Re: [PATCH V7 5/6] arm64/perf: Add branch stack support in ARMV8 PMU

From: Mark Rutland
Date: Wed Feb 08 2023 - 14:36:09 EST


On Fri, Jan 13, 2023 at 10:41:51AM +0530, Anshuman Khandual wrote:
>
>
> On 1/12/23 19:59, Mark Rutland wrote:
> > On Thu, Jan 05, 2023 at 08:40:38AM +0530, Anshuman Khandual wrote:
> >> @@ -878,6 +890,13 @@ static irqreturn_t armv8pmu_handle_irq(struct arm_pmu *cpu_pmu)
> >> if (!armpmu_event_set_period(event))
> >> continue;
> >>
> >> + if (has_branch_stack(event)) {
> >> + WARN_ON(!cpuc->branches);
> >> + armv8pmu_branch_read(cpuc, event);
> >> + data.br_stack = &cpuc->branches->branch_stack;
> >> + data.sample_flags |= PERF_SAMPLE_BRANCH_STACK;
> >> + }
> >
> > How do we ensure the data we're getting isn't changed under our feet? Is BRBE
> > disabled at this point?
>
> Right, BRBE is paused after a PMU IRQ. We also ensure the buffer is disabled for
> all exception levels, i.e removing BRBCR_EL1_E0BRE/E1BRE from the configuration,
> before initiating the actual read, which eventually populates the data.br_stack.

Ok; just to confirm, what exactly is the condition that enforces that BRBE is
disabled? Is that *while* there's an overflow asserted, or does something else
get set at the instant the overflow occurs?

What exactly is necessary for it to start again?

> > Is this going to have branches after taking the exception, or does BRBE stop
> > automatically at that point? If so we presumably need to take special care as
> > to when we read this relative to enabling/disabling and/or manipulating the
> > overflow bits.
>
> The default BRBE configuration includes setting BRBCR_EL1.FZP, enabling BRBE to
> be paused automatically, right after a PMU IRQ. Regardless, before reading the
> buffer, BRBE is paused (BRBFCR_EL1.PAUSED) and disabled for all privilege levels
> ~(BRBCR_EL1.E0BRE/E1BRE) which ensures that no new branch record is getting into
> the buffer, while it is being read for perf right buffer.

Ok; I think we could do with some comments as to this.

>
> >
> >> +
> >> /*
> >> * Perf event overflow will queue the processing of the event as
> >> * an irq_work which will be taken care of in the handling of
> >> @@ -976,6 +995,14 @@ static int armv8pmu_user_event_idx(struct perf_event *event)
> >> return event->hw.idx;
> >> }
> >>
> >> +static void armv8pmu_sched_task(struct perf_event_pmu_context *pmu_ctx, bool sched_in)
> >> +{
> >> + struct arm_pmu *armpmu = to_arm_pmu(pmu_ctx->pmu);
> >> +
> >> + if (sched_in && arm_pmu_branch_stack_supported(armpmu))
> >> + armv8pmu_branch_reset();
> >> +}
> >
> > When scheduling out, shouldn't we save what we have so far?
> >
> > It seems odd that we just throw that away rather than placing it into a FIFO.
>
> IIRC we had discussed this earlier, save and restore mechanism will be added
> later, not during this enablement patch series.

Sorry, but why?

I don't understand why it's acceptable to non-deterministically throw away data
for now.
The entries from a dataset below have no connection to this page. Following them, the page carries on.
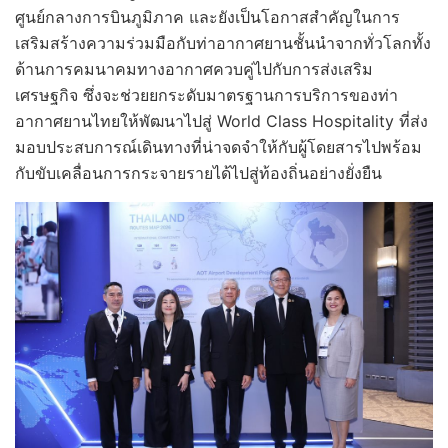
ศูนย์กลางการบินภูมิภาค และยังเป็นโอกาสสำคัญในการ
เสริมสร้างความร่วมมือกับท่าอากาศยานชั้นนำจากทั่วโลกทั้ง
ด้านการคมนาคมทางอากาศควบคู่ไปกับการส่งเสริม
เศรษฐกิจ ซึ่งจะช่วยยกระดับมาตรฐานการบริการของท่า
อากาศยานไทยให้พัฒนาไปสู่ World Class Hospitality ที่ส่ง
มอบประสบการณ์เดินทางที่น่าจดจำให้กับผู้โดยสารไปพร้อม
กับขับเคลื่อนการกระจายรายได้ไปสู่ท้องถิ่นอย่างยั่งยืน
At the least that's going to confuse users, especially as the
observable behaviour may change if and when that's added later.

I assume that there's some reason that it's painful to do that? Could you
please elaborate on that?

> For now resetting the buffer ensures that branch records from one session
> does not get into another.

I agree that it's necessary to do that, but as above I don't believe it's
sufficient.

> Note that these branches cannot be pushed into perf ring buffer either, as
> there was no corresponding PMU interrupt to be associated with.

I'm not suggesting we put it in the perf ring buffer; I'm suggesting that we
snapshot it into *some* kernel-internal storage, then later reconcile that.

Maybe that's far more painful than I expect?

Thanks,
Mark.